◆ What to work on ◆
Count how many lines of the data include "Defender". The answer is that number and nothing else.

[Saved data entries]
* * *

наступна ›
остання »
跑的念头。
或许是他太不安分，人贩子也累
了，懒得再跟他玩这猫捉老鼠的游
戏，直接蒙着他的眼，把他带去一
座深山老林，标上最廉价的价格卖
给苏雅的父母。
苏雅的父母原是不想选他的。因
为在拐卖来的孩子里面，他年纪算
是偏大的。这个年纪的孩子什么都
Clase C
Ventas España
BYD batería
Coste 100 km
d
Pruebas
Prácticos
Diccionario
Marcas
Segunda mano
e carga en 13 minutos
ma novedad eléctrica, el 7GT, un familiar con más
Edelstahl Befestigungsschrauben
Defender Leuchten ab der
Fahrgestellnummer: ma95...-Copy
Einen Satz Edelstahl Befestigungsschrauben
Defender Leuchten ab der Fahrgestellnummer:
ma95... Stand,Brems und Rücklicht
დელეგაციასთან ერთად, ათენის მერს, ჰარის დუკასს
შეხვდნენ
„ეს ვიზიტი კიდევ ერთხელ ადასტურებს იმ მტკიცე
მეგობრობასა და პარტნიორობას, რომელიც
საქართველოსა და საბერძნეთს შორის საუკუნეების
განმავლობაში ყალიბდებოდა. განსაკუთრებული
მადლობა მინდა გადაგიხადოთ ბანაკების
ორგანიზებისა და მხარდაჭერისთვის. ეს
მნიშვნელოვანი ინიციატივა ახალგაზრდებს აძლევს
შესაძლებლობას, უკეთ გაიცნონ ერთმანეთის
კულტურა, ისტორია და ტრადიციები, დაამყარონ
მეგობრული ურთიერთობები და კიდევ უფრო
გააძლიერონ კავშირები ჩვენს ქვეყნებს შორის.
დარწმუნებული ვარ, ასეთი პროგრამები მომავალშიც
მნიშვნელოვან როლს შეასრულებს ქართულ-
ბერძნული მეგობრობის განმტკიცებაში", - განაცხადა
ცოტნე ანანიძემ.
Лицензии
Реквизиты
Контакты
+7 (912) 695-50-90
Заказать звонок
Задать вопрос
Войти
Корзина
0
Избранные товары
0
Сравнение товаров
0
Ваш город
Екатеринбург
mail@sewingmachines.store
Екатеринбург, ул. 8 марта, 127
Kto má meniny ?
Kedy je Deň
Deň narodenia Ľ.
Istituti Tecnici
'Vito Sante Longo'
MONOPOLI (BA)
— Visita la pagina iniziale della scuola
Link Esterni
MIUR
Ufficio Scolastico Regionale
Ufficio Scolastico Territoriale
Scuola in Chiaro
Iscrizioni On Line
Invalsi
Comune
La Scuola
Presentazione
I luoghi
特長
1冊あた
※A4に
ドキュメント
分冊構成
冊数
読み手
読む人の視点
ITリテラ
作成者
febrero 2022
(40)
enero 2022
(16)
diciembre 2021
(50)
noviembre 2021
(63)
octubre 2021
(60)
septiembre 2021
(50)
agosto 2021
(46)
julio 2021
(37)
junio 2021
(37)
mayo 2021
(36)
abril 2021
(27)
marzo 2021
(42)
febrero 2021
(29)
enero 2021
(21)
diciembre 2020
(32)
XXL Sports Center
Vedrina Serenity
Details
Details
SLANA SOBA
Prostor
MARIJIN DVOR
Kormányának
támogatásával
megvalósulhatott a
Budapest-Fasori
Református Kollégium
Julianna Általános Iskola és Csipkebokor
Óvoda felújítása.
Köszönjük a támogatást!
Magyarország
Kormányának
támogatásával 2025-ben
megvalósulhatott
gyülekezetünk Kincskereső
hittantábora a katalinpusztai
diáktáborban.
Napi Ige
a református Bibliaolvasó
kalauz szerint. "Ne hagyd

* * *

◆ Solution to the problem ◆
2